Field and Service Robotics
Autonomous Robotic Teams for a Real-Time Water Monitoring
Water monitoring is an important task to conserve natural resources such as rivers and lakes. For a long period of time water monitoring methods have been based on the human activities. For example, water sampling is the most common human activity. However, this technique entails some inherent disadvantages. In case of a large river with fast flow, it is dangerous to the samplers. Moreover, it is slow and costly because human samplers should travel to sites for conducting a water sampling on their own. Also, it is inefficient for a long-term and real-time monitoring. Recently, autonomous water monitoring systems composed of mobile sensors for real time monitoring and data collection have been introduced. Unmanned Aerial Vehicle (UAV) and Unmanned Surface Vehicle (USV) are proposed to overcome the disadvantages of the human based methods.
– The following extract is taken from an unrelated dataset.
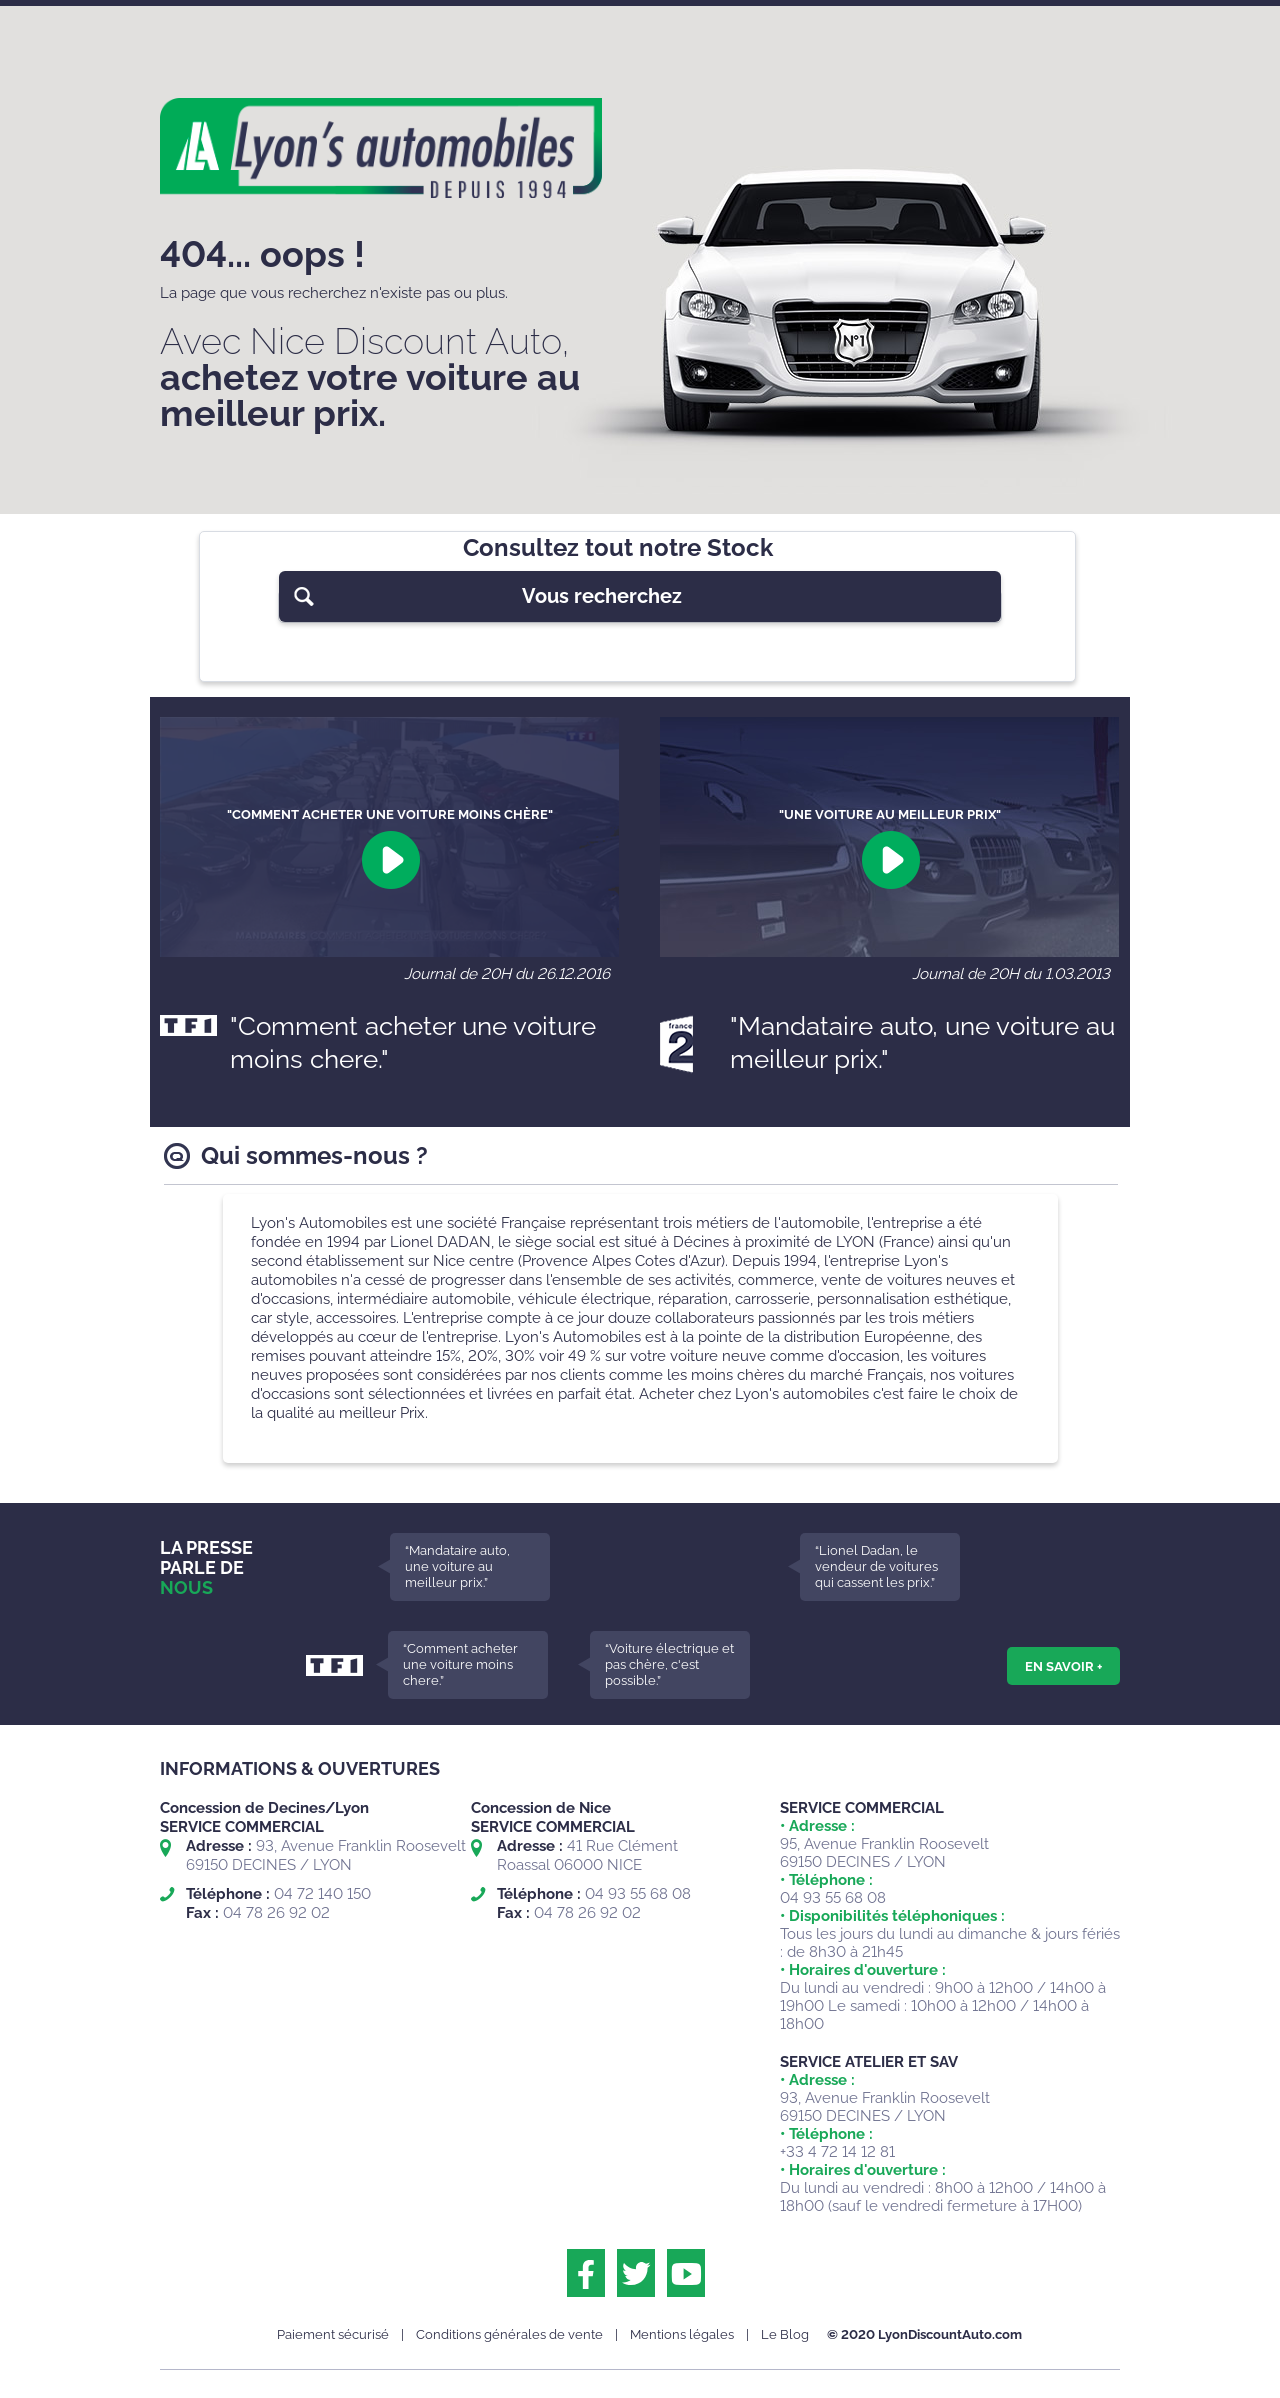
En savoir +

The goal of this research is to develop a continuous, real-time autonomous river monitoring system. We are planning to develop the autonomous robotic teams that integrate a variety of technologies including robots, crowdsourcing, advanced region of interest (ROI) selection and path planning. For this research ‘Wabash River’ is the targeted test site because it is the one of the longest rivers in the US and main stream in Indiana state. This research is at the beginning stage. Based on the needs assessment, this system will be iteratively designed to be fully capable of various tasks, such as water sampling, water pollution monitoring, sediment sampling, and early flood warning.
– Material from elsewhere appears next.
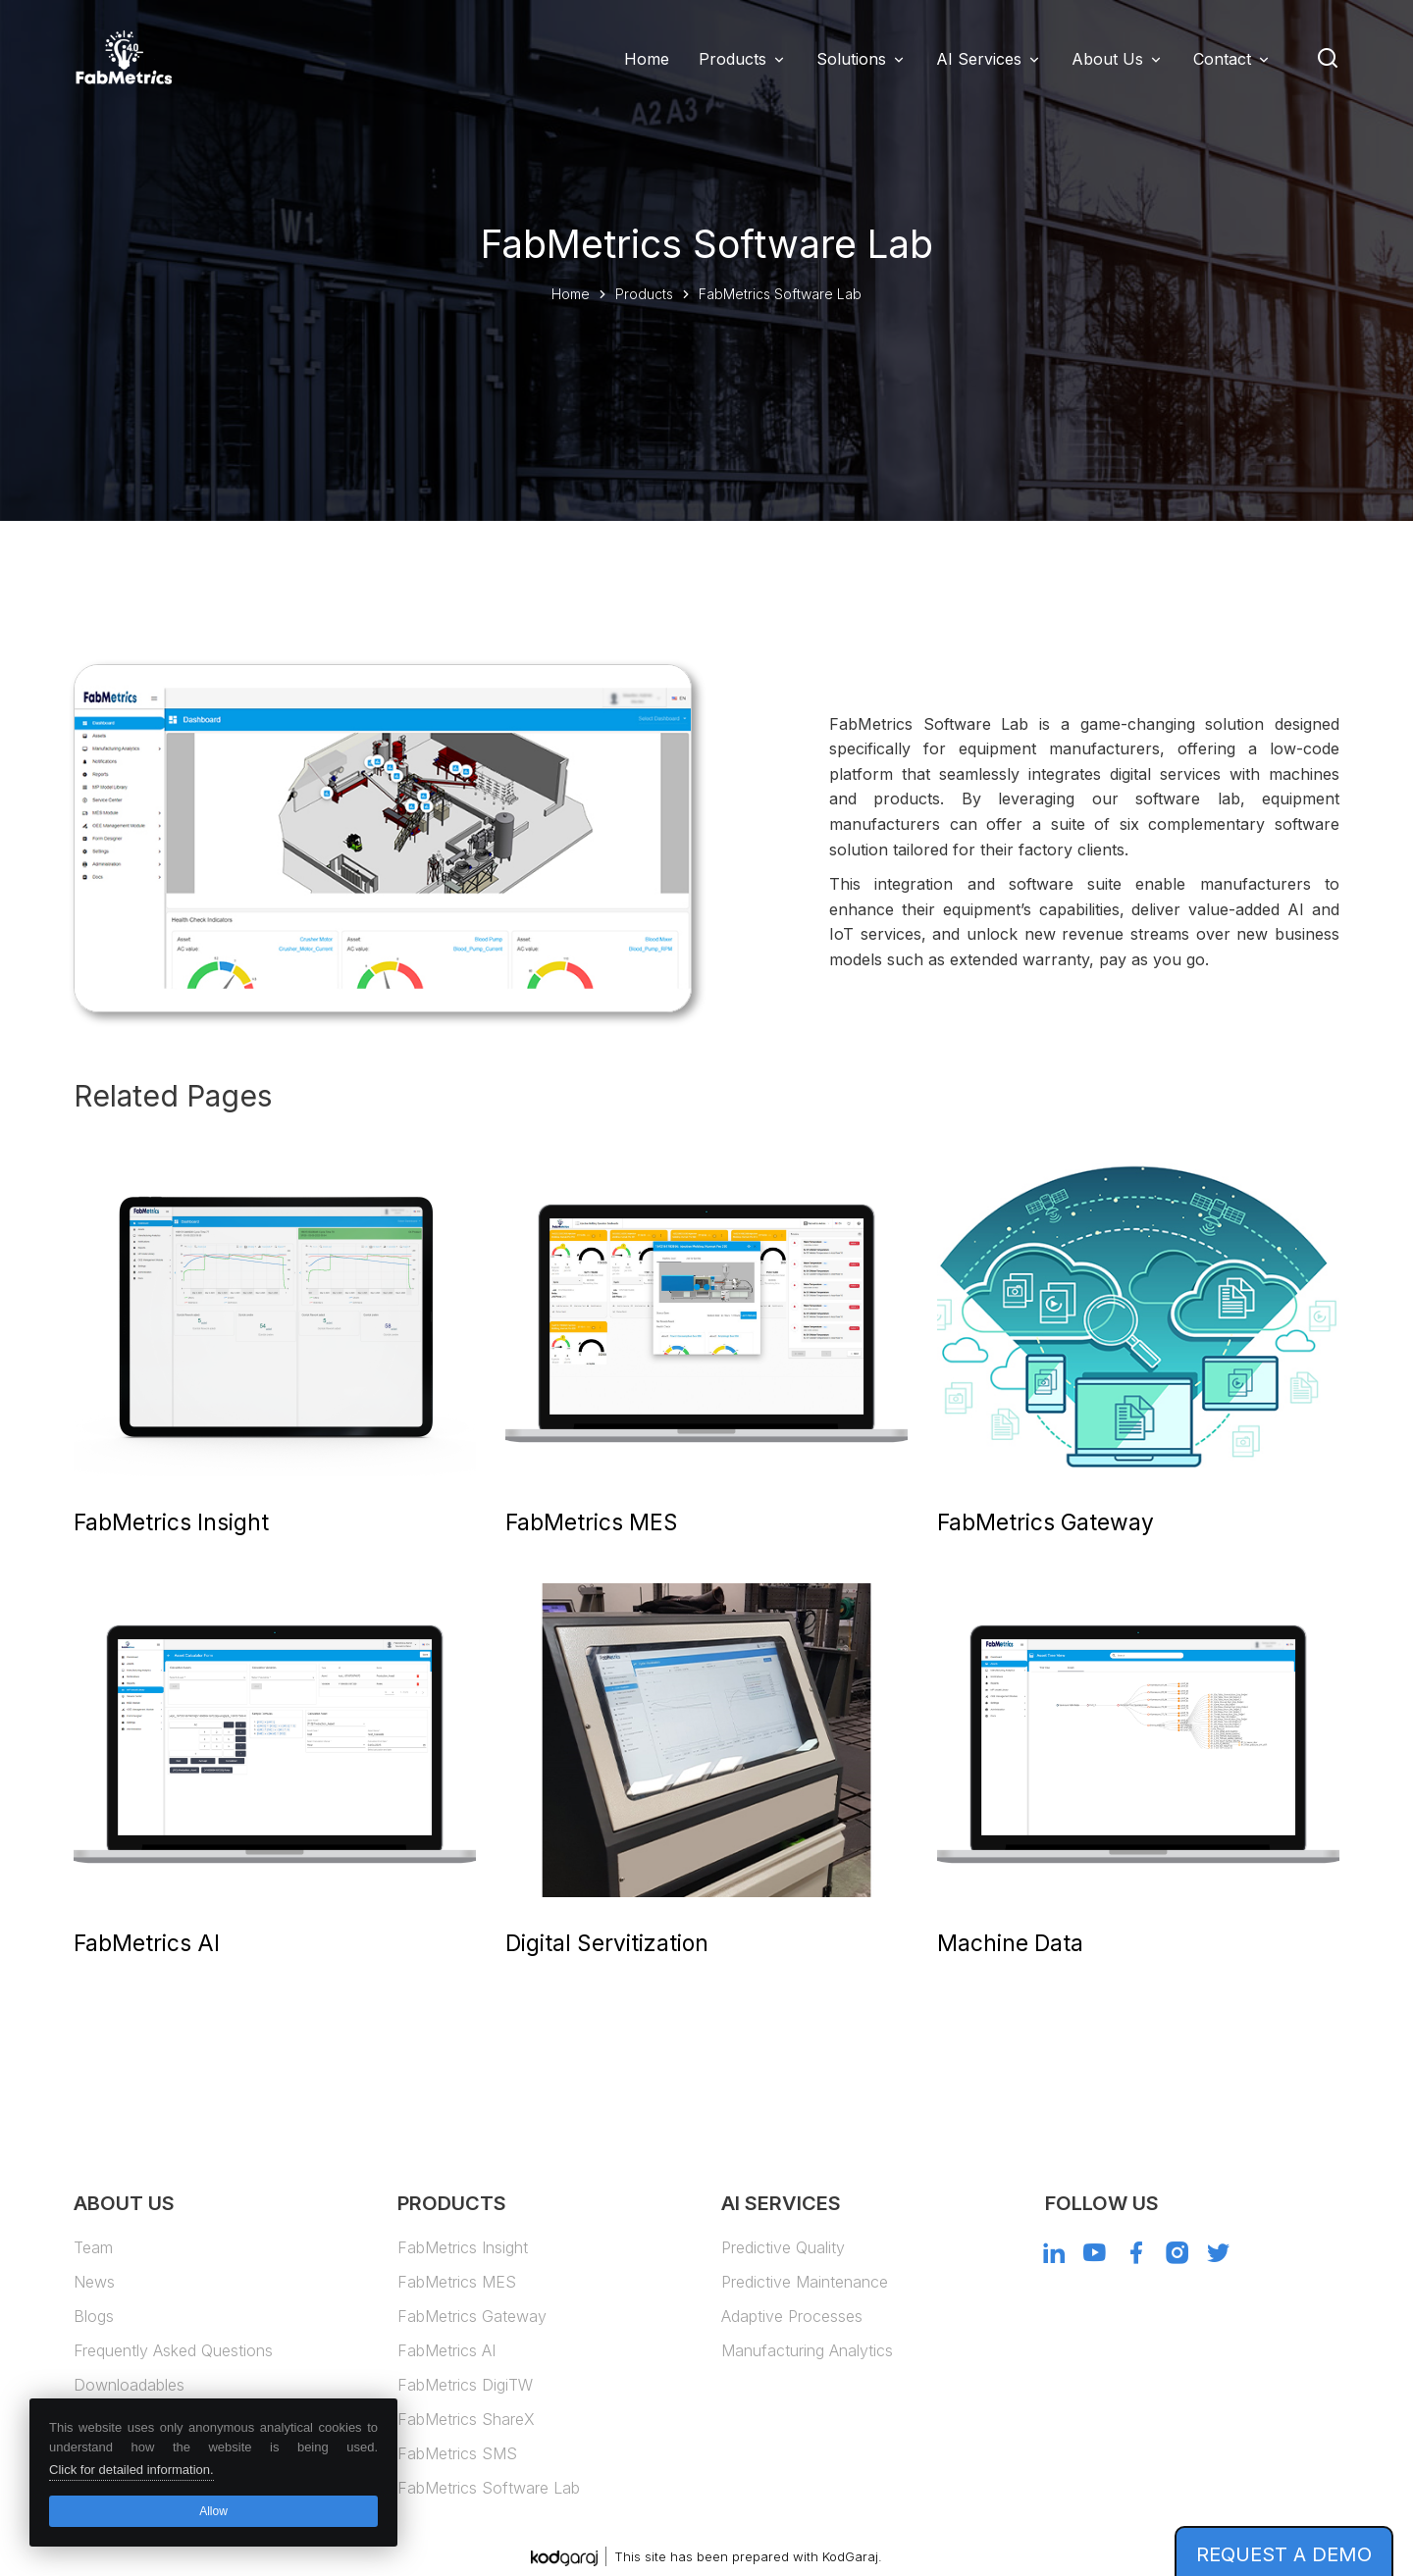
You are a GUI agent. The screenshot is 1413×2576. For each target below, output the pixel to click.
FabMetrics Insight (171, 1522)
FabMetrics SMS (457, 2453)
A Directional Antenna-based Leader-follower Robotic Convoy System
In this research, we present a directional antenna-based leader-follower robotic relay system capable of building end-to-end communication in complicated and dynamically changing environments. The proposed system consists of multiple networked robots - one is a mobile end node and the others are leaders or followers acting as radio relays. Every follower uses directional antennas to relay a communication radio and to estimate the location of the leader robot as a sensory device. For bearing estimation, we employ a weight centroid algorithm (WCA) and present a theoretical analysis of the use of WCA for this work. Using a robotic convoy method, we develop online, distributed control strategies that satisfy the scalability requirements of robotic network systems and enable cooperating robots to work independently. The performance of the proposed system is evaluated by conducting extensive real-world experiments that successfully build actual communication between two end nodes.
Reliability and Safety of Autonomous Multi-Agent Systems
Today's autonomous cars, otherwise known as driverless vehicles or self-driving cars, enable the deployment of safety technologies, such as collision warning, automatic emergency braking, and Vehicle-to-Vehicle technologies. In the near future, these systems in all vehicles will help to achieve zero fatalities, zero injuries, and zero accidents. However, behind the potential of these innovations, there is new challenge on autonomous cars that still need to address: cybersecurity.
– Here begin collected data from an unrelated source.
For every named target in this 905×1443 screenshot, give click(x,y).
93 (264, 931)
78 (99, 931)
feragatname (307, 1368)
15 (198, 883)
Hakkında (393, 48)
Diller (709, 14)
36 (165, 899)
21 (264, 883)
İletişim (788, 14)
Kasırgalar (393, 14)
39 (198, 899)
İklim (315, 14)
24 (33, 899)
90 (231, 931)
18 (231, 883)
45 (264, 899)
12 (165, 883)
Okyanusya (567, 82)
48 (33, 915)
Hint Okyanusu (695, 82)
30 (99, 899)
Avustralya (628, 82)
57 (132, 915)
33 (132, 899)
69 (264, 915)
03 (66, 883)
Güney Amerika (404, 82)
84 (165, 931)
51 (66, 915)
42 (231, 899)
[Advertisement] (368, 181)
As the first step, we propose an attack-aware multi-sensor integration algorithm for the navigation system. A Fault Detection and Isolation (FDI) scheme is adopted for the detection of cyberattacks on navigation systems. Particularly, a discrete Extended Kalman Filter (EKF) is employed to construct robust residuals in the presence of noise. The proposed method uses a parametric statistical tool for detecting attacks based on the residuals in properties of discrete time signals and dynamic systems. It is based on a measurement history rather than a single measurement at a time. These approaches enable the proposed multi-sensor integration algorithm to generate a quick detection and low false alarms rate that are suitable to the applications of dynamic systems. Finally, as a case study, INS/GNSS integration for autonomous vehicle navigation systems is considered and tested with software-in-the-loop simulation (SILS).
In addition, we consider attack detection algorithms autonomous multi-vehicle systems with imperfect information. This research addresses how a locally controlled autonomous agent can be identified by other agents if it has been compromised and how to make decisions with the ultimate goal of recovering system functionality and safety.